Yellajoshyula Dhananjay, Patterson Ethan S, Kroll Kristen L
Department of Molecular Biology and Pharmacology, Washington University School of Medicine, St. Louis, MO 63110, USA.
Bioessays. 2007 Oct;29(10):949-52. doi: 10.1002/bies.20646.

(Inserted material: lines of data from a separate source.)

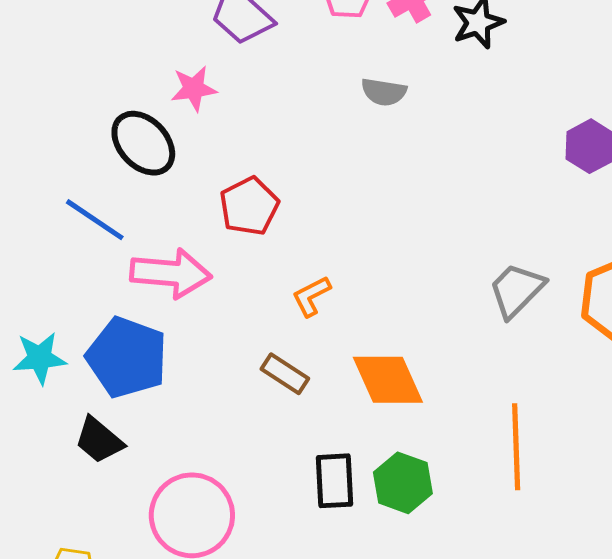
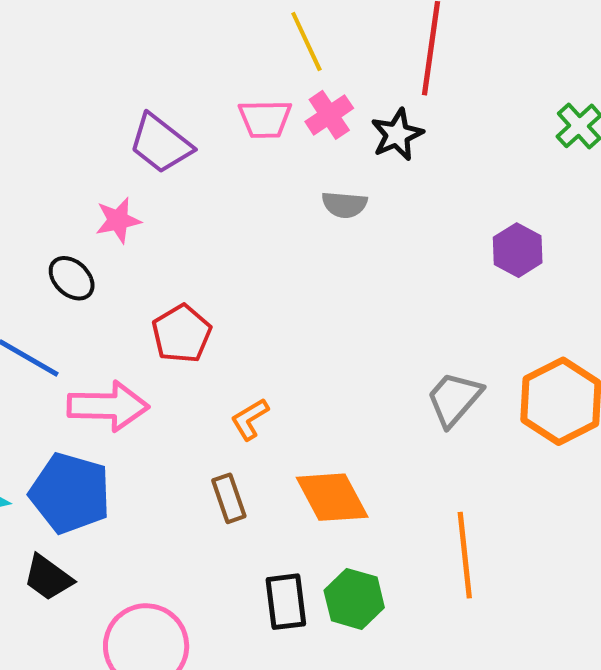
gray semicircle: (384, 92) -> (344, 205), moved
black ellipse: (143, 143) -> (72, 278), size x0.7
brown rectangle: (285, 374) -> (229, 498), turned 42

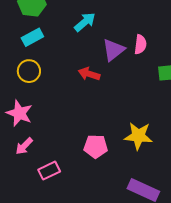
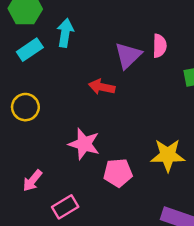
cyan arrow: (85, 22) -> (65, 33), moved, turned -35
yellow circle: (29, 71) -> (25, 107), moved
pink star: (19, 113) -> (84, 144), moved

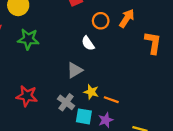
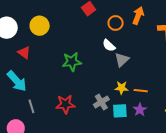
green star: (28, 39) -> (72, 62), moved
gray triangle: (75, 70) -> (122, 60), moved
gray cross: (66, 102) -> (101, 102), turned 35

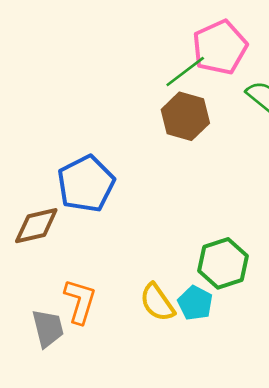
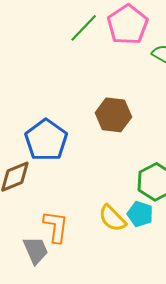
green line: (185, 72) -> (84, 28), moved
brown hexagon: (185, 116) -> (113, 115), moved

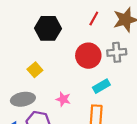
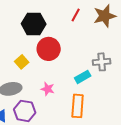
gray cross: (117, 52) -> (102, 62), moved
red circle: (88, 56) -> (49, 49), moved

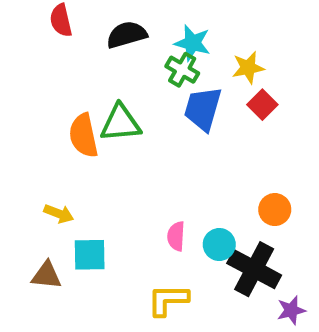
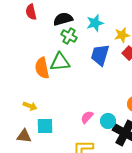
cyan star: (193, 43) -> (95, 23), turned -30
green cross: (182, 70) -> (69, 36), moved
pink semicircle: (176, 236) -> (87, 117), turned 40

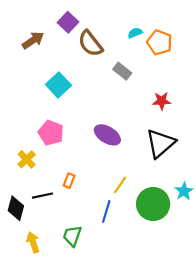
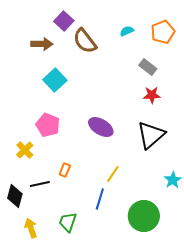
brown arrow: (33, 40) -> (42, 44), moved, turned 35
orange pentagon: (159, 42) -> (163, 32), moved, turned 30
gray rectangle: (122, 71) -> (148, 67), moved
green circle: (153, 204) -> (144, 216), moved

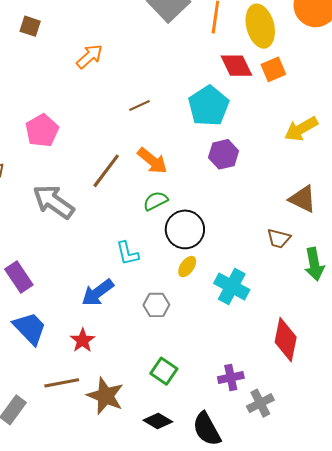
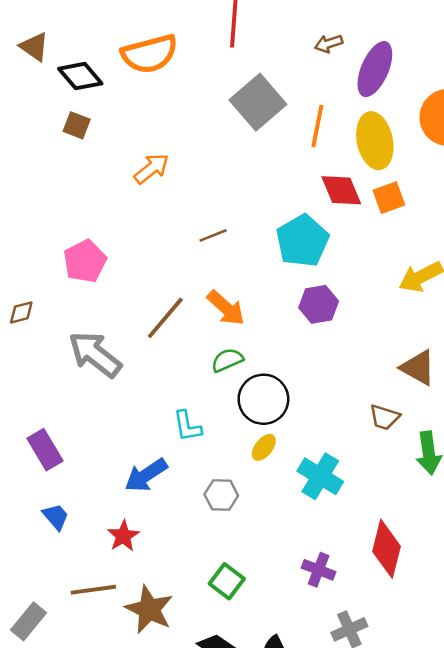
blue trapezoid: (30, 328) -> (56, 517), size x0.6
purple cross: (231, 377) -> (319, 570), moved, turned 30

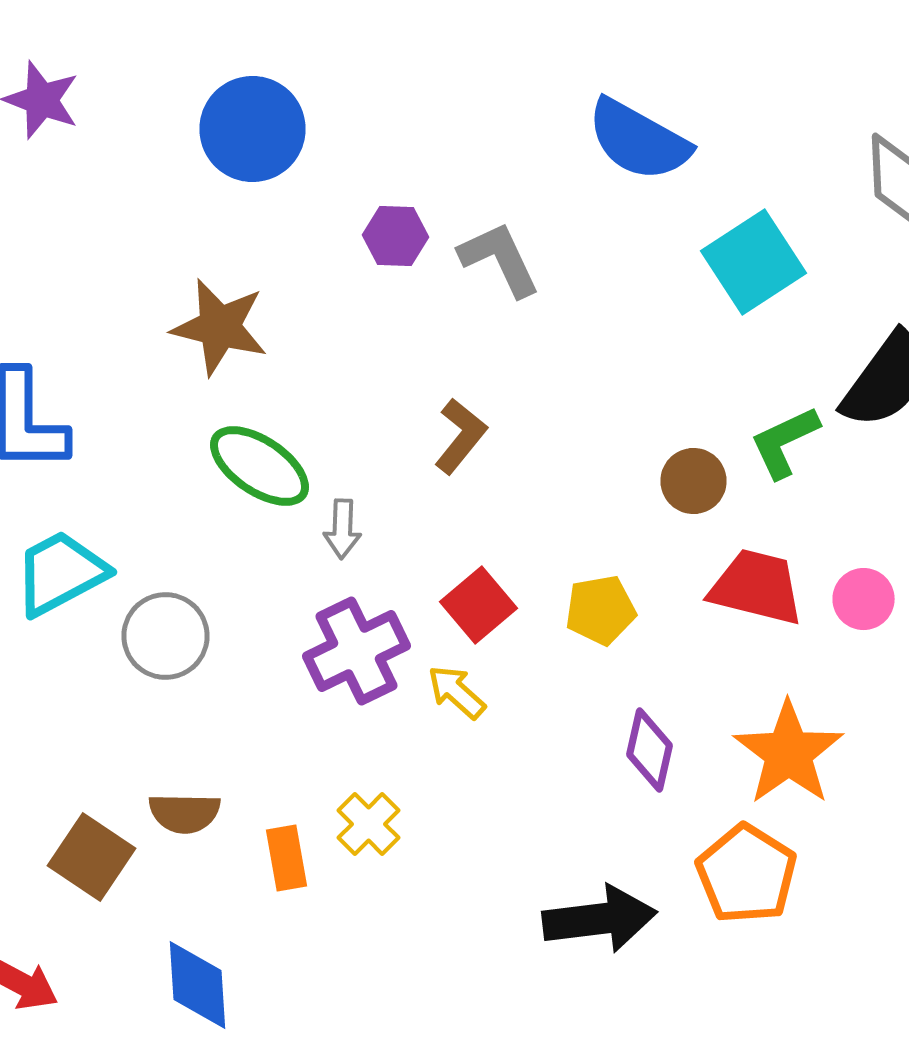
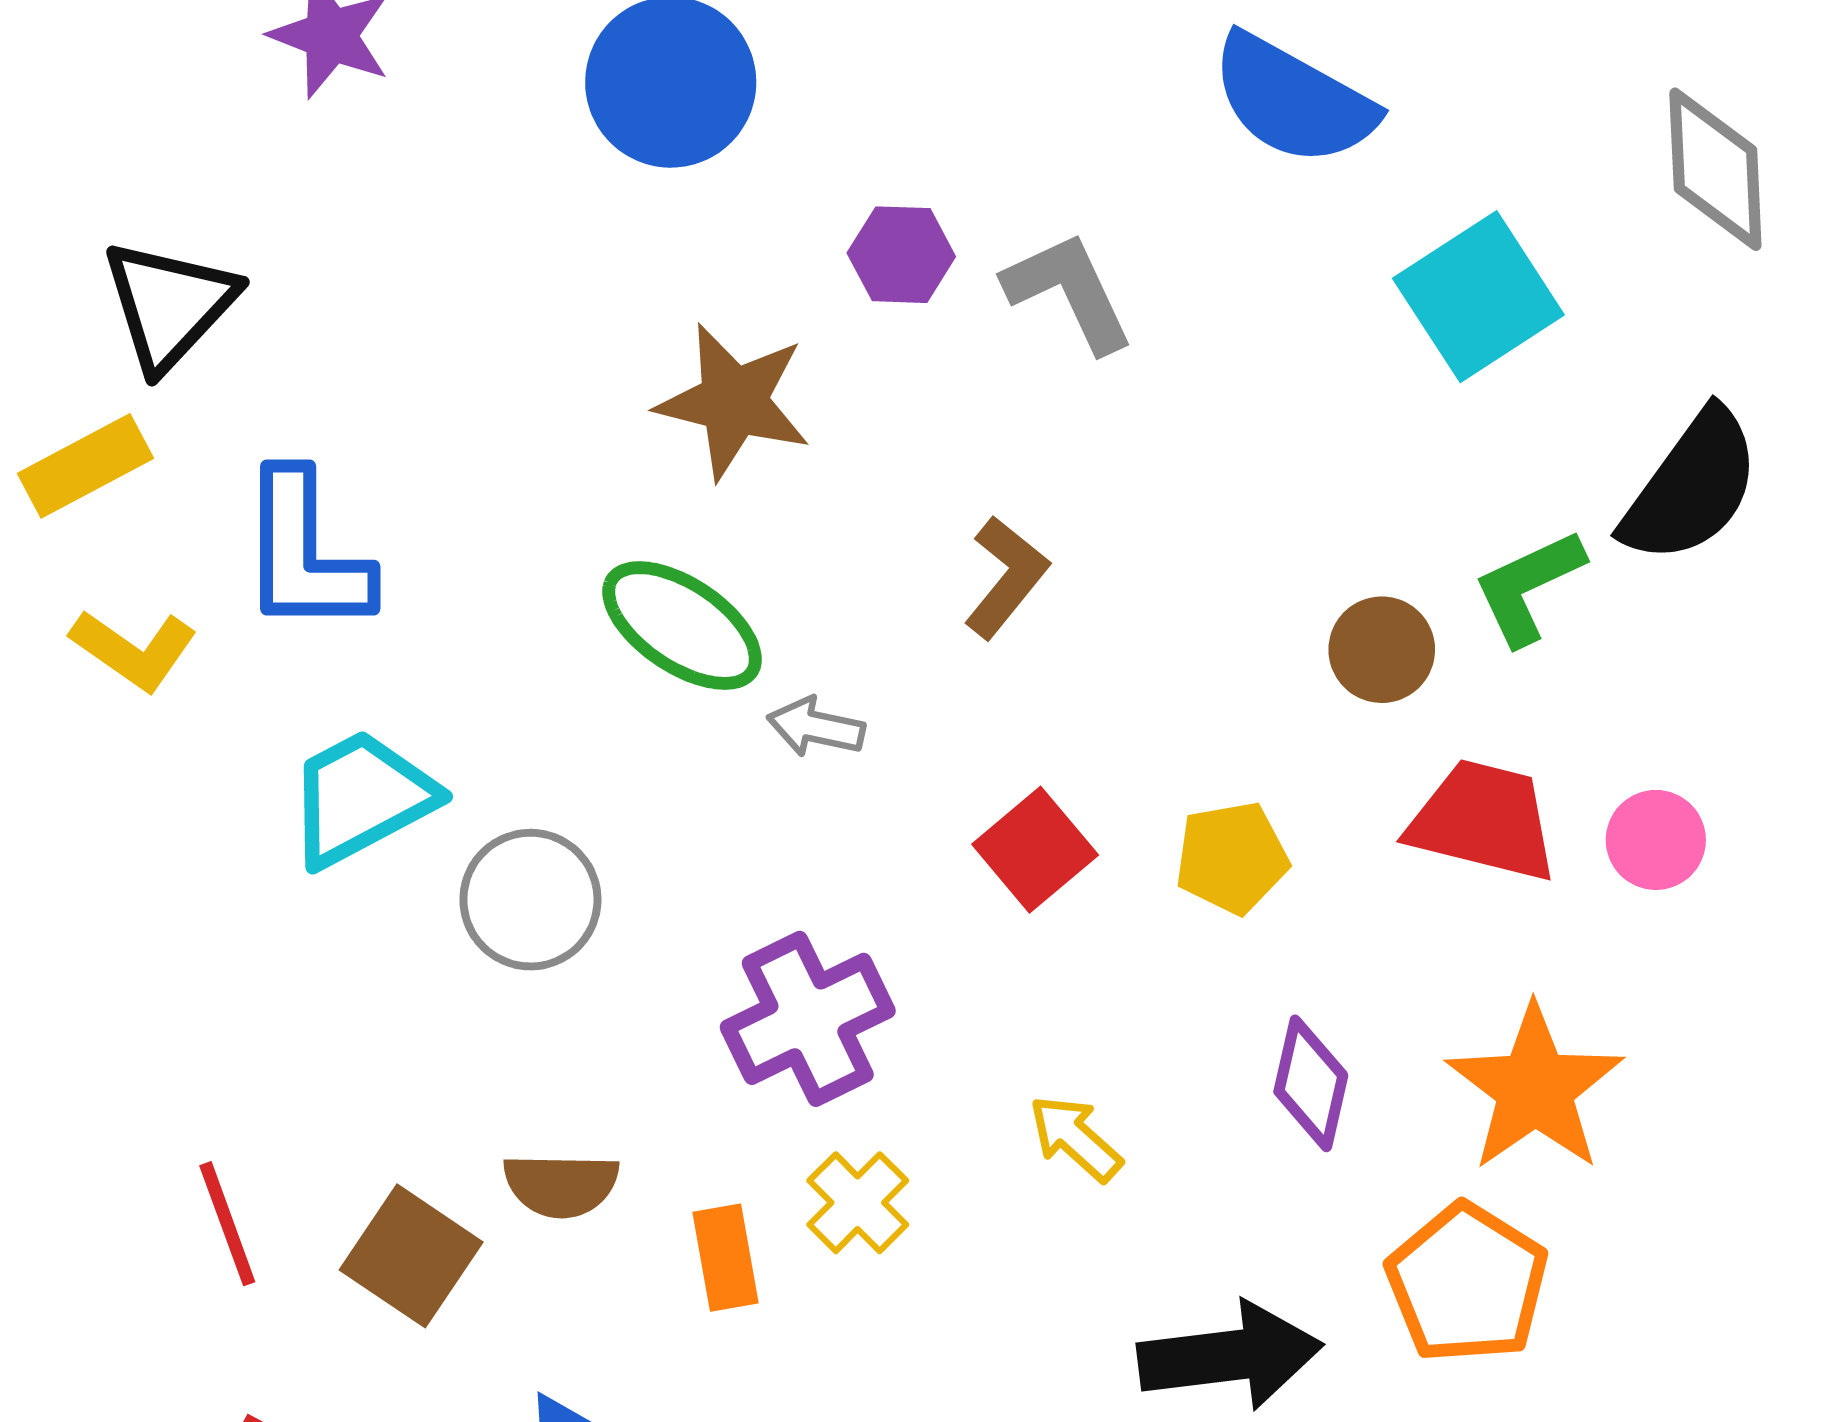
brown star: (220, 327) -> (734, 401), moved
gray arrow: (342, 529) -> (816, 727), turned 100
purple cross: (356, 651) -> (808, 1019), moved
yellow arrow: (456, 692) -> (1075, 1138), moved

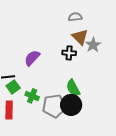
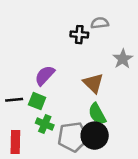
brown triangle: (80, 37) -> (93, 83), moved
black cross: (69, 53) -> (79, 35), moved
green square: (13, 87) -> (37, 101), moved, turned -32

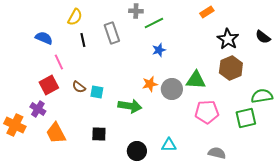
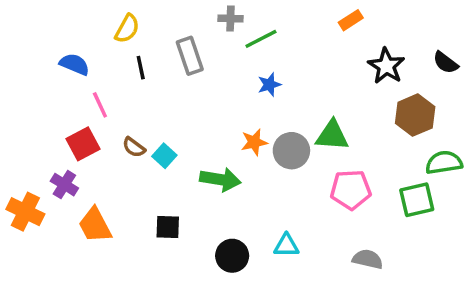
brown hexagon: (231, 68) -> (415, 115), moved
cyan square: (97, 92) -> (164, 156), turned 32

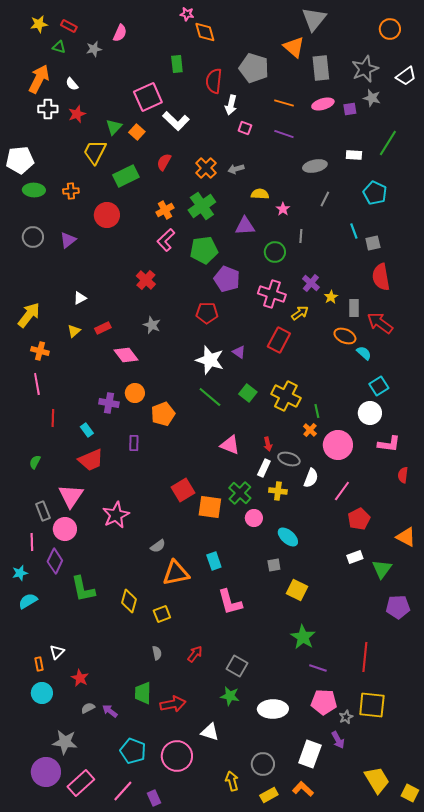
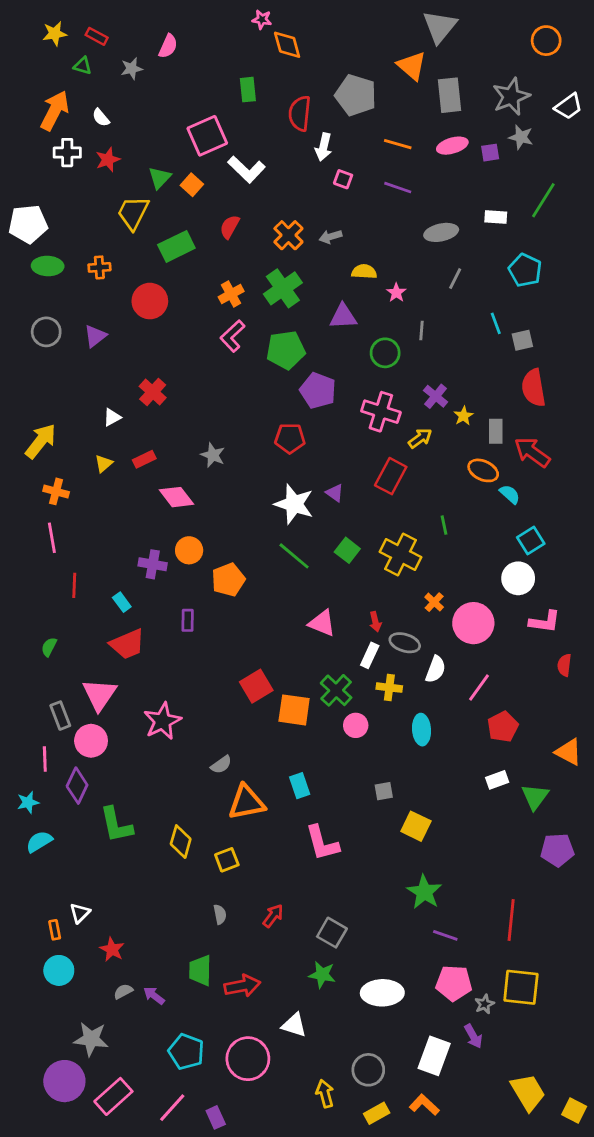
red cross: (146, 280) -> (153, 392), moved
green line: (317, 411) -> (444, 525), moved
cyan ellipse: (288, 537) -> (422, 730), moved, turned 45

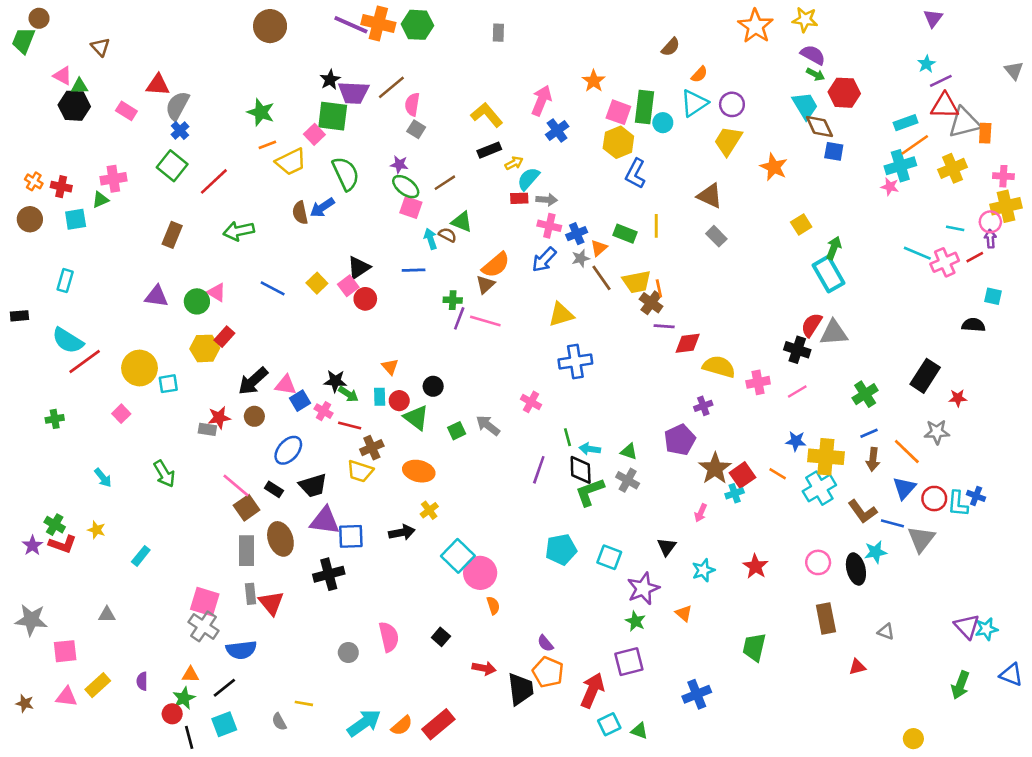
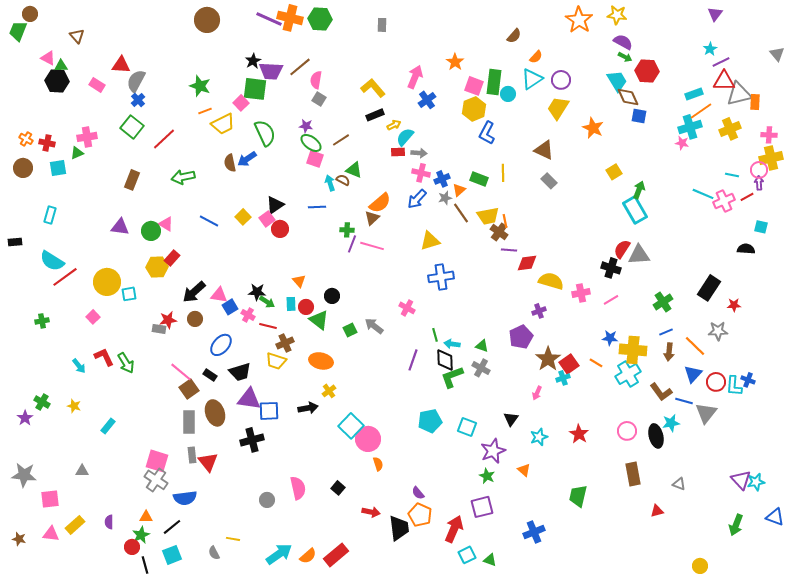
red L-shape: (63, 544) -> (104, 357), moved, turned -135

In many animals, early development of the embryo is characterized by synchronous, biphasic cell divisions. These cell divisions are controlled by maternally inherited proteins and RNAs. A critical question in developmental biology is how the embryo transitions to a later pattern of asynchronous cell divisions and transfers the prior maternal control of development to the zygotic genome. The most-common model regarding how this transition from maternal to zygotic control is regulated posits that this is a consequence of the limitation of maternal gene products, due to their titration during early cell divisions. Here we discuss a recent article by Crest et al.1 that instead proposes that the balance of Cyclin-dependent Kinase 1 and Cyclin B (Cdk1-CycB) activity relative to that of the Drosophila checkpoint kinase Chk1 determines when asynchronous divisions begin.
在许多动物中,胚胎的早期发育以同步的双相细胞分裂为特征。这些细胞分裂由母系遗传的蛋白质和RNA控制。发育生物学中的一个关键问题是胚胎如何过渡到后期的异步细胞分裂模式,并将先前对发育的母系控制转移到合子基因组。关于这种从母系控制到合子控制的转变是如何调节的,最常见的模型认为,这是由于母系基因产物在早期细胞分裂过程中的滴定作用而受到限制的结果。在这里,我们讨论了Crest等人最近发表的一篇文章,该文章提出,细胞周期蛋白依赖性激酶1和细胞周期蛋白B(Cdk1-CycB)的活性与果蝇检查点激酶Chk1的活性之间的平衡决定了异步分裂何时开始。